Zimbabwe has $760 million, which is 11.7 percent of total deposits, but this money is not circulating as it should causing the current cash shortages, Agriculture Minister Joseph Made said yesterday on behalf of Finance Minister Patrick Chinamasa.

He said the country had $140 in bond notes, $23 million in bond coins and $600 in multiple currencies.

“If money that is in the national economy amounting to around $760 million (11.7% of total deposits), made up of $140 million of bond notes, $23 million bond coins and an estimated $600 million of multiple currencies, was circulating efficiently, there would be no cash shortages in the country – a range of 10 – 15 percent of deposits in an economy is the best practice for cash in circulation in most economies throughout the world including developed countries,” Made said.

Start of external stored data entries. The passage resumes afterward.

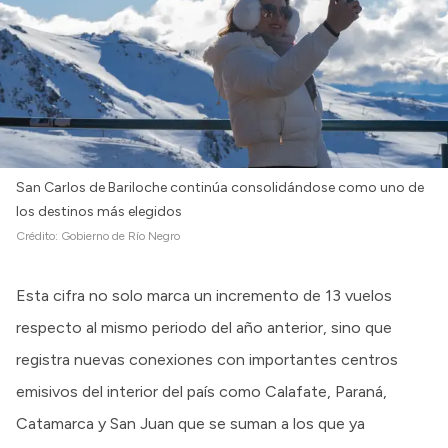
Intranet
Login
San Carlos de Bariloche continúa consolidándose como uno de
los destinos más elegidos
Crédito:
Gobierno de Río Negro
Esta cifra no solo marca un incremento de 13 vuelos
respecto al mismo periodo del año anterior, sino que
registra nuevas conexiones con importantes centros
emisivos del interior del país como Calafate, Paraná,
Catamarca y San Juan que se suman a los que ya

“It is the traders and individuals who are operating in the shadow economy that are therefore exacerbating cash shortages whilst at the same time externalising cash and also feeding the parallel markets.  They do not pay taxes as well.  They are abusing the privilege of operating in the Reserved Sectors of the economy.”

Made, however, said that Zimbabwe’s cash challenges can only be addressed when “we deal holistically with the challenge of low production and productivity, fiscal deficit, current account deficit and market indiscipline”. 

He said the government had undertaken the following measures to address the structural rigidities:

1.     Reducing government expenditure to match with revenue;

2.    Fostering market discipline through the existing legal instruments to minimise capital flight or externalisation and to promote the smooth circulation of money within the national economy;

3.    Addressing low productivity to increase fiscal space, employment and exports through implementing investor friendly measures that include synchronising the indigenisation law to the localisation policy, ease and cost of doing business reforms, State owned enterprises reform and issuance of bankable 99-year leases;

4.    Promoting exports and foreign exchange receipts from the diaspora through the export subsidy scheme being granted by the Reserve Bank; and

5.    Promoting local production through the Statutory Instrument 64 of 2016 put in place by Government and the foreign exchange management system by the Reserve Bank.